Review: "Cemetery Soup" Is Seasoned Perfectly with the Surreal

Cemetery Soup

Written and directed by Jess Barbagallo

Presented by Adult Film + Theatre and The Brick Theater at The Brick Theater

579 Metropolitan Ave, Brooklyn, NYC

July 31-August 9, 2025

The title of Jess Barbagallo's new play, Cemetery Soup, points to the tension and continuity between dying and living that the show suggests as well as an image of heterogenous mélange (both in the assemblage of distinct individuals in a graveyard and ingredients in a soup) that reflects not only the show's narrative but also living itself. With the graveyard as a kind of central node, Cemetery Soup presents a web of characters, human and otherwise, whose interconnections are continually and overwhelmingly, if to different degrees, in flux. One character's invocation of Walter Benjamin's Angel of History, gazing back upon the wreckage of the past while irresistibly impelled into the future, might serve as shorthand for their condition–the condition of the living (who are also in some sense also the dying). If this Soup's stock consists of a pervasive, deadpan hilarity, the show also stirs in moments of compelling poignancy and sharp meta-theater that heighten its already impressive flavor.

JB (Jordan Baum), whose name evokes the initials of both actor Baum and playwright Barbagallo and who acts as a sort of emcee in evening wear, repeatedly reminds the audience that, should they continue to watch the play, they must "take the living with the dying." He also, and not unrelatedly, at one point advises spectators to "beware the trap of causality"--as another character, Jester (Spencer Cramer), puts it, "anything can happen at any time," an assertion as true regarding the play as regarding the play's picture of existence. Before we meet either of these characters, we are introduced to Carolyn (Emma Goode) and her dog, Boot (Sasha Gheesling) in an opening scene partly narrated, and simultaneously acted out in miniature, by Gravestone (Spencer Cramer), a gravestone with a humorously declarative style of speaking. Boot, enticed by the siren song of the cemetery's grass (Addie Guidry), who tempts her with ideas of freedom, digs under the cemetery fence and is lost to Carolyn. In her search for Boot, Carolyn meets the generally silent Mickey (Sasha Gheesling), who shares a recently deceased friend and a fraught relationship with Jester. Jester has his own, elderly dog, Tilly (Emma Goode), and an often-long-distance relationship with Mikey (Addie Guidry), who identifies herself as Mickey's nemesis and, in her search for quiet, enjoys being alone and eating thermoses of soup in the cemetery. Mikey strikes up a friendship with Gravestone, who is subsequently threatened with removal by the cemetery groundskeeper (Rich Carrillo), while, as an actor, Jester's path crosses with those Carolyn, working as a talent scout on a project with her quasi-womanizing friend Willie (Rich Carrillo) that has some clear similarities to Cemetery Soup.

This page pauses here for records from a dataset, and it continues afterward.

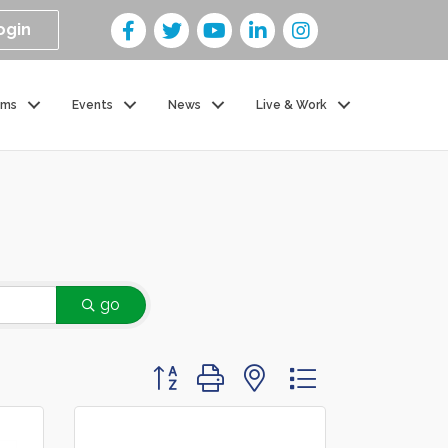
ogin
ams
Events
News
Live & Work
go
Button group with nested dropdown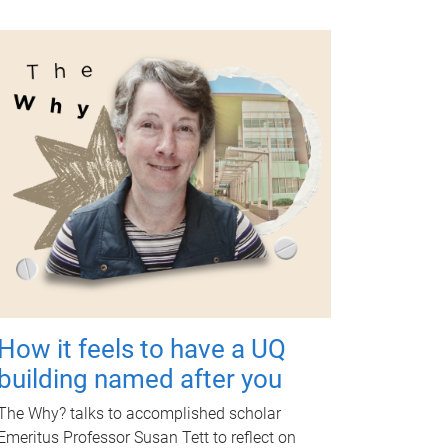
How it feels to have a UQ
building named after you
The Why? talks to accomplished scholar
Emeritus Professor Susan Tett to reflect on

As much as literal death figures in the play, it is also relations (and self-definitions) that live and die, or simply transform, part of the change driven by the inescapable passage of time. Jester, at one moment of significant change, argues that lived time cannot be wasted–there is just too little of it; and some endings here are also beginnings, including for Gravestone and Boot. Boot's and Tilly's consciousnesses are wonderfully realized in passages of abbreviated but vivid English in a fantastic script that expertly blends the grounded and the absurd (a carrot, for instance, features in a quite unexpected way in one marvelously weird moment). Unfailingly creative staging and uniformly superb, assured performances from a cast who, the very funny Baum excepted, all play multiple roles, in most cases both human and non-human. In a particularly moving scene with Cramer and Goode, Jester talks about how an other/Other can become part of one's "I," and that all the inconveniences and frustrations that come with that process are worth it. This proposition resonates throughout a play that also has JB ask us to think about what stories we trust. Cemetery Soup is further evidence that Adult Film should be high on that list.